Space Race Heats Up on Korean Peninsula With Launch of Seoul’s First Spy Satellite

The American Space Force unit, headquartered at Osan Air Base south of Seoul, is counting on South Korean satellites to complement Washington’s own satellites monitoring the North’s nuclear and missile program.

Korea Aerospace Research Institute via AP
South Korea's Nuri rocket lifts off at the Naro Space Center at Goheung, South Korea, May 25, 2023. Korea Aerospace Research Institute via AP

South Korea has beaten the North Koreans in the space race by putting the peninsula’s first home-made spy satellite into orbit while the new American Space Force teams up with Seoul at its first overseas base.

The American Space Force unit, headquartered at Osan Air Base south of Seoul, is counting on South Korean satellites to complement Washington’s own satellites monitoring the North’s nuclear and missile program.

South Korea’s success bolsters its efforts to partner with America against North Korean threats to launch missiles tipped with nuclear warheads at targets in both the South and Japan as well as North America. 

North Korea’s leader, Kim Jong-un, has inspected the North’s launch site and is expected to order his country’s satellite launch whenever his engineers are ready, saying its own eyes in the skies are needed to see what its enemies are doing.

The launch of the South Korean satellite, capable of relaying images for commercial purposes, not only shows the superiority of the South’s technology but makes it a contender for launching other countries’ satellites.

In an interview with the South’s Yonhap News, a professor at the Korean Advanced Institute of Science and Technology, Kwon Se-jin, said, “We can have our foreign customers and carry their satellites to space like other space powers such as the United States.” 

The launch of the satellite comes as a blow to North Korea after the North’s state media publicized pictures of Mr. Kim inspecting what was called “military reconnaissance satellite No. 1.” 

A sure sign of the priority Mr.
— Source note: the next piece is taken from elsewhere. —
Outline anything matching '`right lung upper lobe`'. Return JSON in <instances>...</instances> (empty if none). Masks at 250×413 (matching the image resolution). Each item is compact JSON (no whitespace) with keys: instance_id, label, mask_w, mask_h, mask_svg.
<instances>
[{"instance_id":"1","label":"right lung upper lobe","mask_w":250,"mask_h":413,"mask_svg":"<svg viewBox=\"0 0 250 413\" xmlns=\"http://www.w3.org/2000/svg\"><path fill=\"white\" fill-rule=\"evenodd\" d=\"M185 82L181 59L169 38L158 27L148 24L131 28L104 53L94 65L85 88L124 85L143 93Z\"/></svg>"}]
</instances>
Kim gives the project is that his state media showed him with his tween-aged daughter, Ju-ae, who’s also been at his side viewing missile launches and parades. 

Pyongyang’s Korean Central News Agency reported on May 16 that the satellite was “ready for loading after undergoing the final general assembly check and space environment test.” KCNA in December said the satellite had undergone an “important final stage test.” 
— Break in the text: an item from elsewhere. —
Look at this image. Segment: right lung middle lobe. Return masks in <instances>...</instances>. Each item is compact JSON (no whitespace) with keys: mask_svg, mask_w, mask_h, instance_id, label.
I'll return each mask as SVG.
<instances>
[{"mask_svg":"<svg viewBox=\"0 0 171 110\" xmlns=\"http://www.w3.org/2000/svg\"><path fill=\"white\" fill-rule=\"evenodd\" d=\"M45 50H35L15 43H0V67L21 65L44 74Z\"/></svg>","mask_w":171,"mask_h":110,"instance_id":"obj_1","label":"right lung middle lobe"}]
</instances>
South Korean officials and analysts attached greater importance to the commercial than the military significance of its satellite, called Nuri, meaning world. 

“The latest success of Nuri,” Yonhap said, “verified South Korea’s capability to operate a space vehicle to carry payload satellites into target orbit and cemented its status as a space power since its first science observation rocket in 1993.” 

The South’s science minister, Lee Jong-ho, said the launch confirmed “our potential for launch services for various satellite operations and space exploration.”

As in other Korean commercial endeavors, ranging from semiconductors to motor vehicles to ship-building, Korean engineers showed determination in developing Nuri — at a cost estimated at $1.5 billion so far — despite some setbacks.  

Two previous launches from the same site near the southern coast wound up in disappointment. Two years ago, all was going as planned as the rocket soared 434 miles into the sky. 

Then came the disappointing news. The dummy satellite that was supposed to go into orbit had failed. This time the rocket, at an altitude of 340 miles, released eight satellites, one of which was “commercial grade.”

Back on earth, American and South Korean forces staged their biggest live-fire exercise in at least six years. The war games, conducted 15 miles below the North-South line, celebrated the Korean-American alliance that was formed 70 years ago and also the 75th anniversary of the founding of the South Korean armed forces two years before North Korean troops invaded the South.

More importantly, they dramatized the reversal of policy under President Yoon, a conservative, after his liberal predecessor, Moon Jae-in, sought unsuccessfully to draw Mr. Kim into dialogue. 

Mr. Kim saw Mr. Moon three times in 2018 but refused to see him again after President Trump broke off his summit with Mr. Kim at Hanoi in February 2019.

Yonhap, reflecting the shifting policy, said “the massive showcase of the allies’ landpower and aerial prowess” was in line with Mr. Yoon’s “oft-repeated mantra of peace through overwhelming military superiority as opposed to ‘fake peace’ that hinges on the other party’s good will.”